[Stored entries]
——————
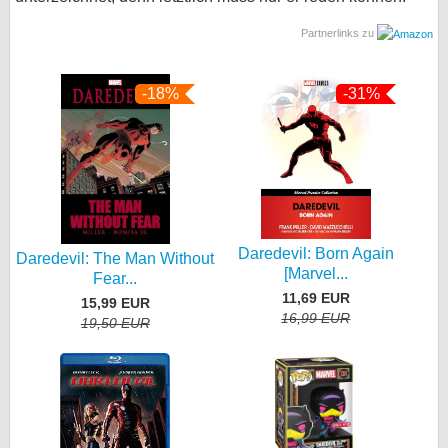
Partnerlinks zu
-18%
-31%
Daredevil: Born Again
Daredevil: The Man Without
[Marvel...
Fear...
11,69 EUR
15,99 EUR
16,99 EUR
19,50 EUR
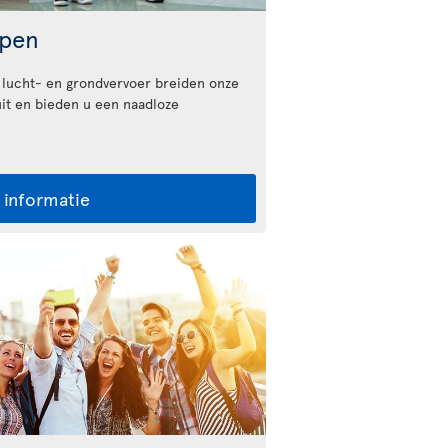
ppen
 lucht- en grondvervoer breiden onze
it en bieden u een naadloze
 informatie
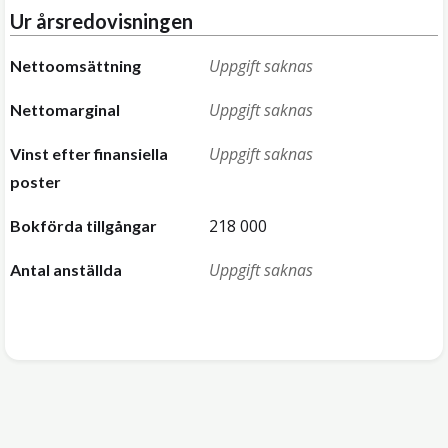
Ur årsredovisningen
Uppgift saknas
Nettoomsättning
Uppgift saknas
Nettomarginal
Uppgift saknas
Vinst efter finansiella
poster
218 000
Bokförda tillgångar
Uppgift saknas
Antal anställda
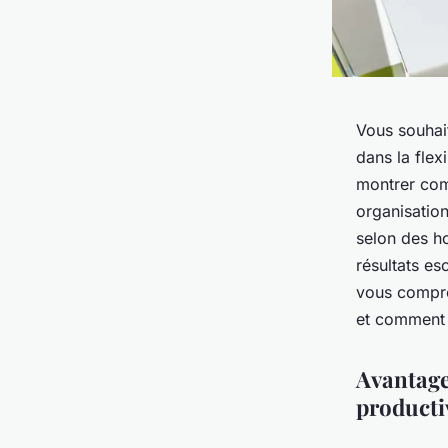
Vous souhait
dans la flex
montrer com
organisatio
selon des ho
résultats es
vous compren
et comment 
Avantages
productiv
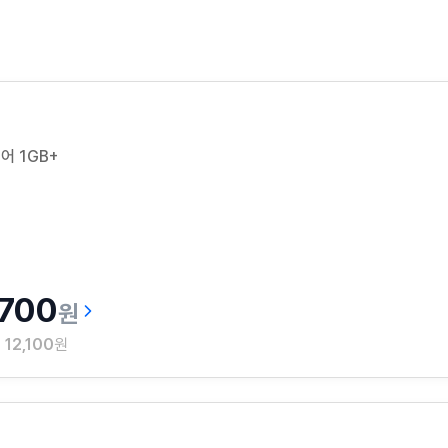
 12만원 상당 혜택을 평생 무료로! 이야기모바일 헬스케어 요금제
어 1GB+
,700
원
월
12,100
원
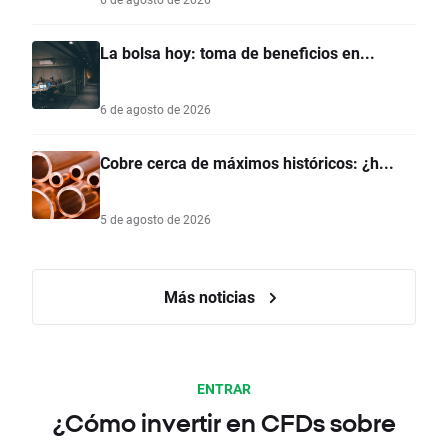
La bolsa hoy: toma de beneficios en...
6 de agosto de 2026
Cobre cerca de máximos históricos: ¿h...
5 de agosto de 2026
Más noticias
ENTRAR
¿Cómo invertir en CFDs sobre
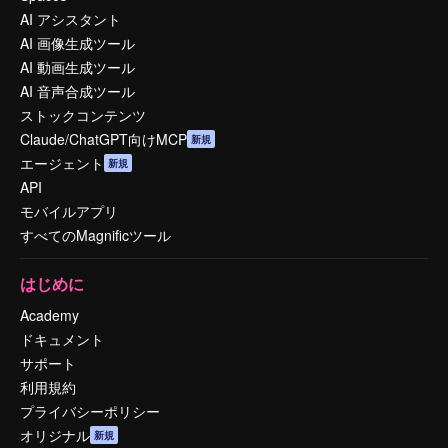
AI アシスタント
AI 画像生成ツール
AI 動画生成ツール
AI 音声合成ツール
ストックコンテンツ
Claude/ChatGPT向けMCP
新規
エージェント
新規
API
モバイルアプリ
すべてのMagnificツール
はじめに
Academy
ドキュメント
サポート
利用規約
プライバシーポリシー
オリジナル
新規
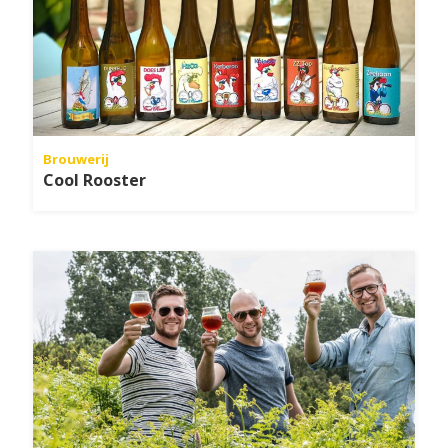
Brouwerij
Cool Rooster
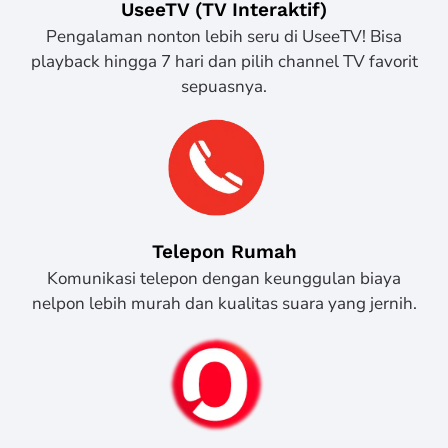
UseeTV (TV Interaktif)
Pengalaman nonton lebih seru di UseeTV! Bisa
playback hingga 7 hari dan pilih channel TV favorit
sepuasnya.
Telepon Rumah
Komunikasi telepon dengan keunggulan biaya
nelpon lebih murah dan kualitas suara yang jernih.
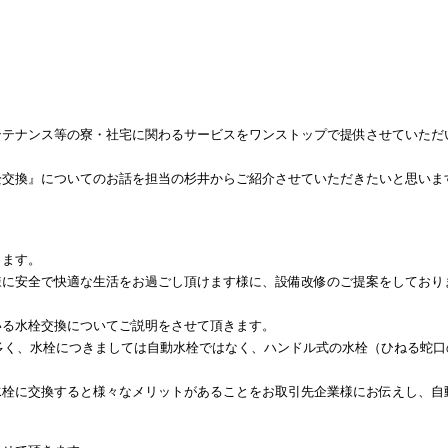
ンテナンス等の寮・社宅に関わるサービスをワンストップで提供させていただ
栓交換』についてのお話を担当の杉井からご紹介させていただきたいと思いま
ります。
様に安全で快適な生活をお過ごし頂けます様に、設備改修のご提案をしており
いる水栓交換についてご説明をさせて頂きます。
が多く、水栓につきましては自動水栓ではなく、ハンドル式の水栓（ひねる蛇口
水栓に交換すると様々なメリットがあることをお取引先企業様にお伝えし、自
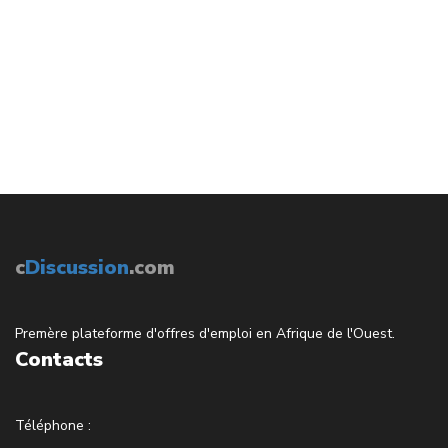
c
Discussion
.com
Premère plateforme d'offres d'emploi en Afrique de l'Ouest.
Contacts
Téléphone :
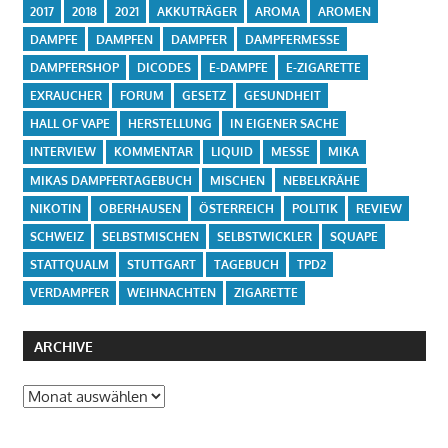
2017
2018
2021
AKKUTRÄGER
AROMA
AROMEN
DAMPFE
DAMPFEN
DAMPFER
DAMPFERMESSE
DAMPFERSHOP
DICODES
E-DAMPFE
E-ZIGARETTE
EXRAUCHER
FORUM
GESETZ
GESUNDHEIT
HALL OF VAPE
HERSTELLUNG
IN EIGENER SACHE
INTERVIEW
KOMMENTAR
LIQUID
MESSE
MIKA
MIKAS DAMPFERTAGEBUCH
MISCHEN
NEBELKRÄHE
NIKOTIN
OBERHAUSEN
ÖSTERREICH
POLITIK
REVIEW
SCHWEIZ
SELBSTMISCHEN
SELBSTWICKLER
SQUAPE
STATTQUALM
STUTTGART
TAGEBUCH
TPD2
VERDAMPFER
WEIHNACHTEN
ZIGARETTE
ARCHIVE
Archive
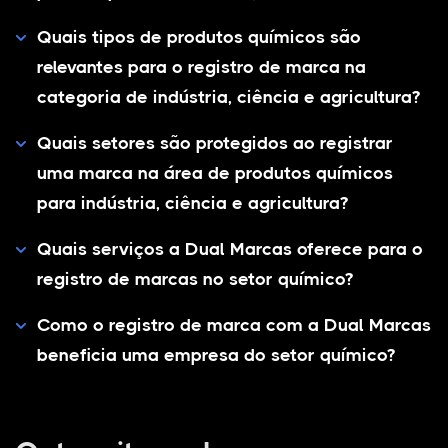
Quais tipos de produtos químicos são
relevantes para o registro de marca na
categoria de indústria, ciência e agricultura?
Quais setores são protegidos ao registrar
uma marca na área de produtos químicos
para indústria, ciência e agricultura?
Quais serviços a Dual Marcas oferece para o
registro de marcas no setor químico?
Como o registro de marca com a Dual Marcas
beneficia uma empresa do setor químico?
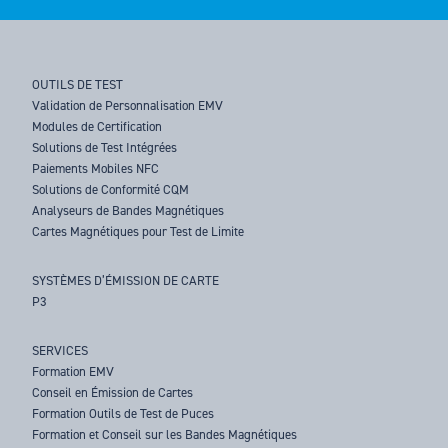
OUTILS DE TEST
Validation de Personnalisation EMV
Modules de Certification
Solutions de Test Intégrées
Paiements Mobiles NFC
Solutions de Conformité CQM
Analyseurs de Bandes Magnétiques
Cartes Magnétiques pour Test de Limite
SYSTÈMES D’ÉMISSION DE CARTE
P3
SERVICES
Formation EMV
Conseil en Émission de Cartes
Formation Outils de Test de Puces
Formation et Conseil sur les Bandes Magnétiques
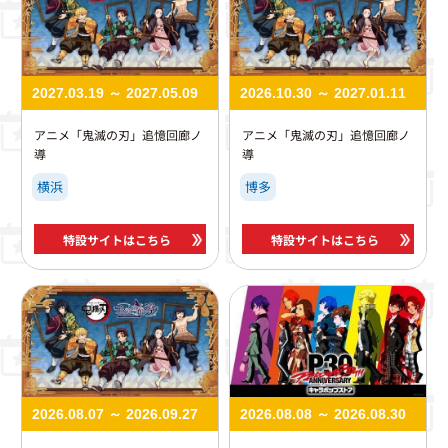
2027.03.19 ～ 2027.05.09
2026.10.30 ～ 2027.01.11
アニメ「鬼滅の刃」追憶回廊ノ
アニメ「鬼滅の刃」追憶回廊ノ
導
導
横浜
博多
特設サイトはこちら
特設サイトはこちら
2026.08.07 ～ 2026.09.27
2026.08.08 ～ 2026.08.30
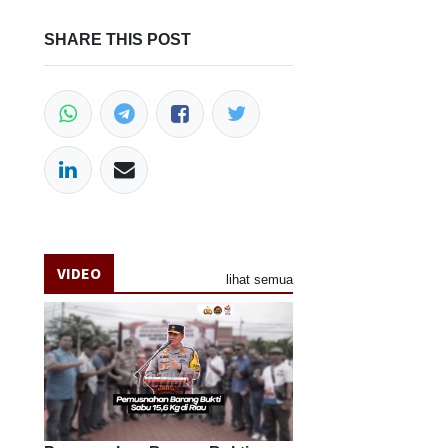
SHARE THIS POST
VIDEO
lihat semua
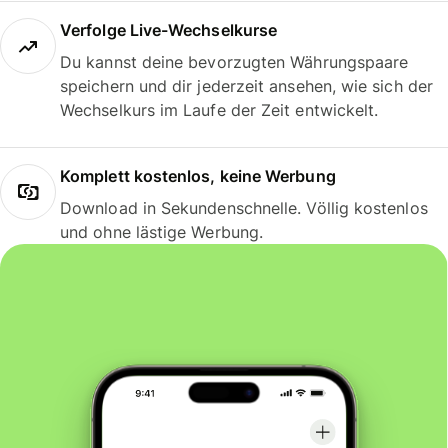
Verfolge Live-Wechselkurse
Du kannst deine bevorzugten Währungspaare
speichern und dir jederzeit ansehen, wie sich der
Wechselkurs im Laufe der Zeit entwickelt.
Komplett kostenlos, keine Werbung
Download in Sekundenschnelle. Völlig kostenlos
und ohne lästige Werbung.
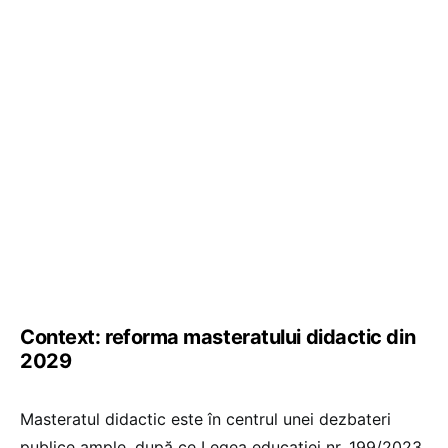
Context: reforma masteratului didactic din
2029
Masteratul didactic este în centrul unei dezbateri
publice ample, după ce Legea educației nr. 199/2023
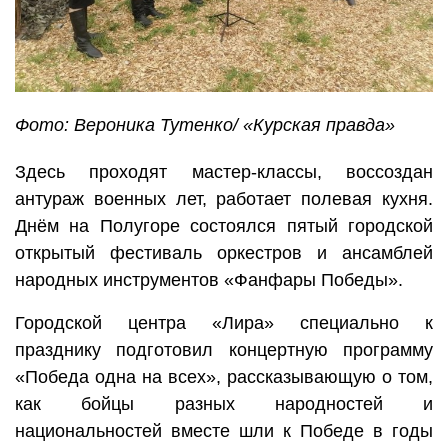
Фото: Вероника Тутенко/ «Курская правда»
Здесь проходят мастер-классы, воссоздан
антураж военных лет, работает полевая кухня.
Днём на Полугоре состоялся пятый городской
открытый фестиваль оркестров и ансамблей
народных инструментов «Фанфары Победы».
Городской центра «Лира» специально к
празднику подготовил концертную программу
«Победа одна на всех», рассказывающую о том,
как бойцы разных народностей и
национальностей вместе шли к Победе в годы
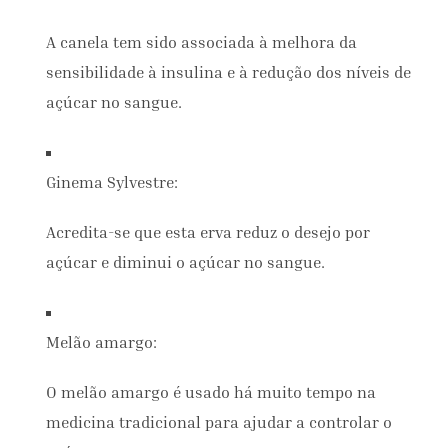
A canela tem sido associada à melhora da
sensibilidade à insulina e à redução dos níveis de
açúcar no sangue.
Ginema Sylvestre:
Acredita-se que esta erva reduz o desejo por
açúcar e diminui o açúcar no sangue.
Melão amargo:
O melão amargo é usado há muito tempo na
medicina tradicional para ajudar a controlar o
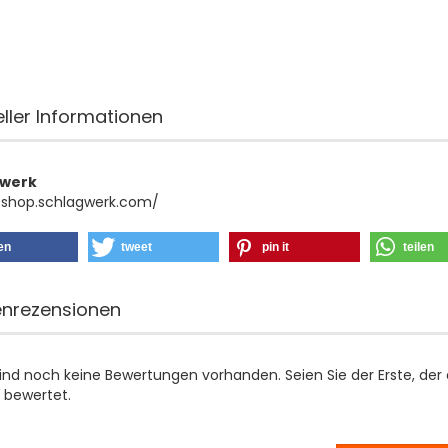
eller Informationen
gwerk
/shop.schlagwerk.com/
len
tweet
pin it
teilen
nrezensionen
sind noch keine Bewertungen vorhanden. Seien Sie der Erste, der
 bewertet.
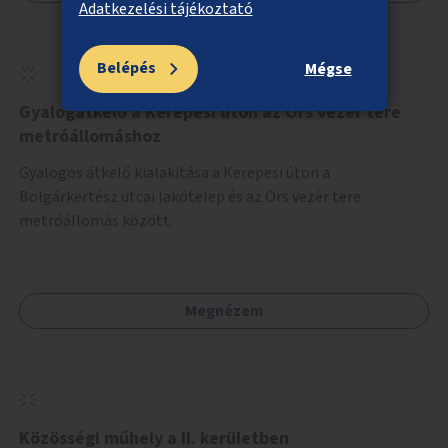
Adatkezelési tájékoztató
Belépés
Mégse
Gyalogátkelő a Kerepesi úton az Örs vezér tere
metróállomáshoz
Gyalogos átkelő kialakítása a Kerepesi úton a
Bolgárkertész utcai lakótelep és az Örs vezér tere
metróállomás között.
Megnézem
Közösségi műhely a II. kerületben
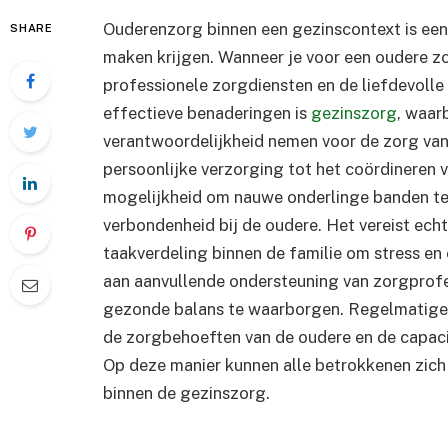
Ouderenzorg binnen een gezinscontext is een 
SHARE
maken krijgen. Wanneer je voor een oudere zor
professionele zorgdiensten en de liefdevolle
effectieve benaderingen is
gezinszorg
, waar
verantwoordelijkheid nemen voor de zorg van d
persoonlijke verzorging tot het coördineren
mogelijkheid om nauwe onderlinge banden te 
verbondenheid bij de oudere. Het vereist ech
taakverdeling binnen de familie om stress en
aan aanvullende ondersteuning van zorgprof
gezonde balans te waarborgen. Regelmatige
de zorgbehoeften van de oudere en de capacit
Op deze manier kunnen alle betrokkenen zich
binnen de gezinszorg.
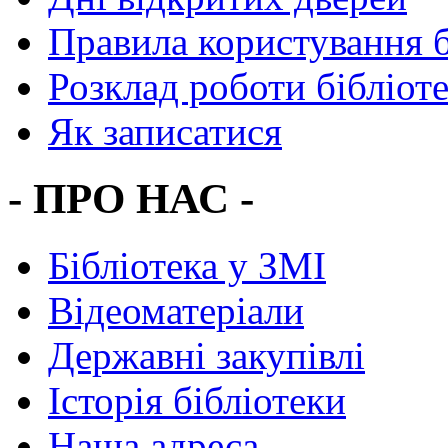
Правила користування 
Розклад роботи бібліот
Як записатися
- ПРО НАС -
Бібліотека у ЗМІ
Відеоматеріали
Державні закупівлі
Історія бібліотеки
Наша адреса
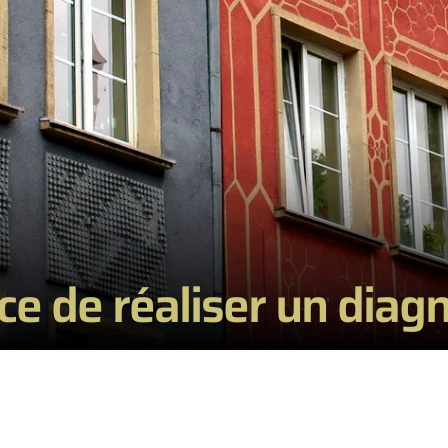
ce de réaliser un diag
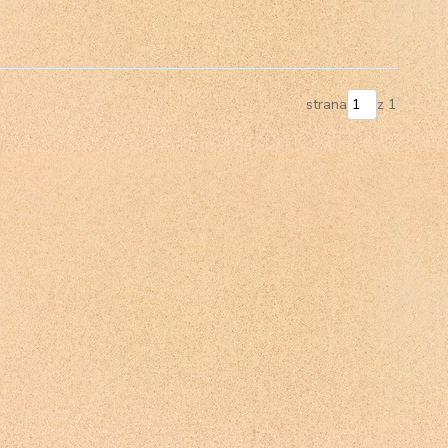
strana
z 1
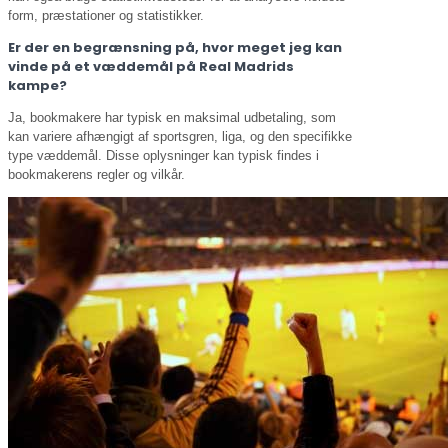
form, præstationer og statistikker.
Er der en begrænsning på, hvor meget jeg kan
vinde på et væddemål på Real Madrids
kampe?
Ja, bookmakere har typisk en maksimal udbetaling, som
kan variere afhængigt af sportsgren, liga, og den specifikke
type væddemål. Disse oplysninger kan typisk findes i
bookmakerens regler og vilkår.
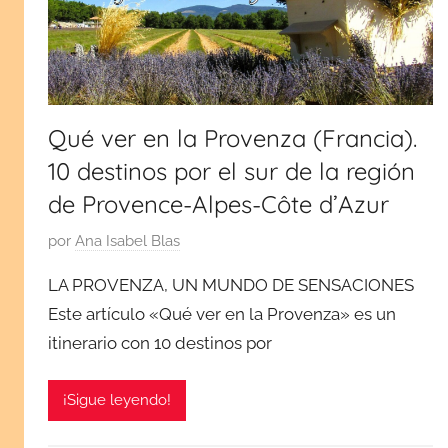
viajes
monumentos,
cultura
por
y
tradiciones.
España
¡Visita
Qué ver en la Provenza (Francia).
mi
y
10 destinos por el sur de la región
blog!
de Provence-Alpes-Côte d’Azur
Europa
P
por
Ana Isabel Blas
u
LA PROVENZA, UN MUNDO DE SENSACIONES
b
Este artículo «Qué ver en la Provenza» es un
l
itinerario con 10 destinos por
i
c
a
¡Sigue leyendo!
d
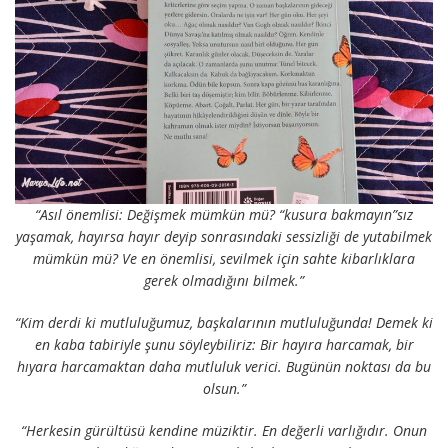
“Asıl önemlisi: Değişmek mümkün mü? “kusura bakmayın”sız
yaşamak, hayırsa hayır deyip sonrasındaki sessizliği de yutabilmek
mümkün mü? Ve en önemlisi, sevilmek için sahte kibarlıklara
gerek olmadığını bilmek.”
“Kim derdi ki mutluluğumuz, başkalarının mutluluğunda! Demek ki
en kaba tabiriyle şunu söyleybiliriz: Bir hayıra harcamak, bir
hıyara harcamaktan daha mutluluk verici. Bugünün noktası da bu
olsun.”
“Herkesin gürültüsü kendine müziktir. En değerli varlığıdır. Onun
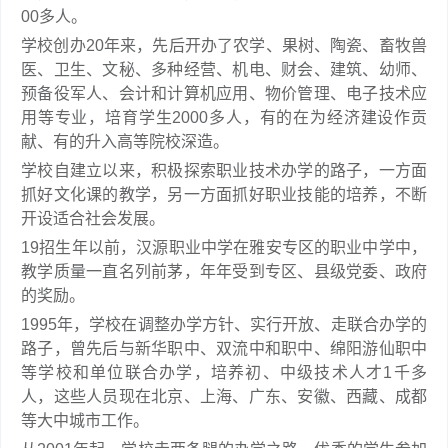
00多人。
学校创办20年来，先后开办了农学、果树、陶瓷、畜牧兽
医、卫生、文秘、多种经营、机电、财会、建筑、幼师、
预备役军人、会计和计算机应用、物价管理、电子技术应
用等专业，培育学生2000多人，有的在为经济建设作贡
献、有的升入高等院校深造。
学校自建立以来，积极探索职业技术办学的路子，一方面
抓好文化课的教学，另一方面抓好职业技能的培养，不断
开设适合社会发展。
19招生年以前，汉源职业中学在雅安专区的职业中学中，
教学质量一直名列前茅，年年受到专区、县级党委、政府
的奖励。
1995年，学校在调整办学方针、实行开放、走联合办学的
路子，曾先后与新华职中、双流中和职中、绵阳游仙职中
等学校和单位联合办学，培养初、中级技术人才1千多
人，这些人员现在北京、上海、广东、安徽、西藏、成都
等大中城市工作。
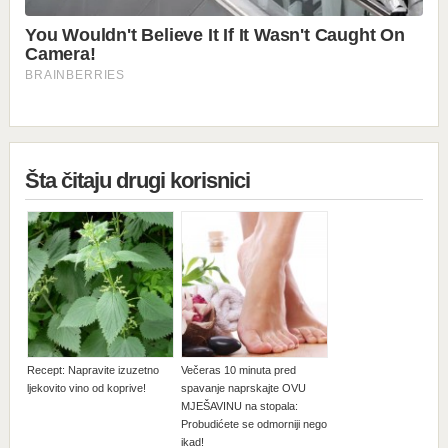
Šta čitaju drugi korisnici
Recept: Napravite izuzetno
Večeras 10 minuta pred
ljekovito vino od koprive!
spavanje naprskajte OVU
MJEŠAVINU na stopala:
Probudićete se odmorniji nego
ikad!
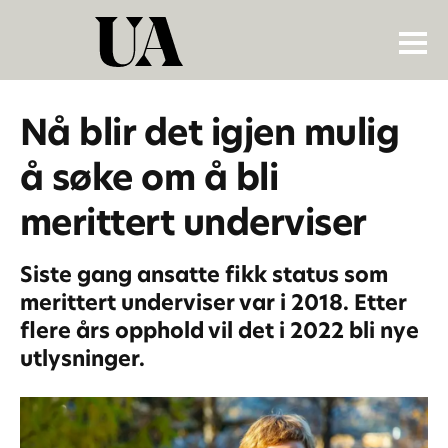
Nå blir det igjen mulig
å søke om å bli
merittert underviser
Siste gang ansatte fikk status som
merittert underviser var i 2018. Etter
flere års opphold vil det i 2022 bli nye
utlysninger.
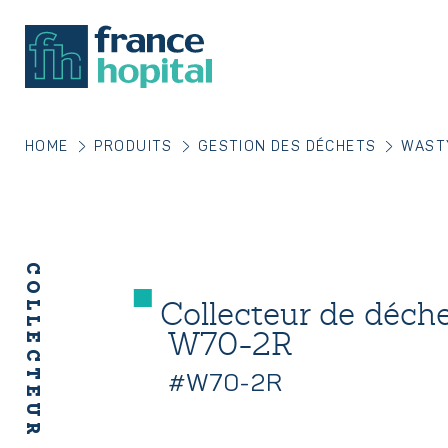
HOME
PRODUITS
GESTION DES DÉCHETS
WAST
Collecteur de déc
W70-2R
#W70-2R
——————
• **Work order**: For each line in the data above that contains the string "kostenlos", extract the line.

• **Response to this exercise**:
Komplett kostenlos, keine Werbung
Download in Sekundenschnelle. Völlig kostenlos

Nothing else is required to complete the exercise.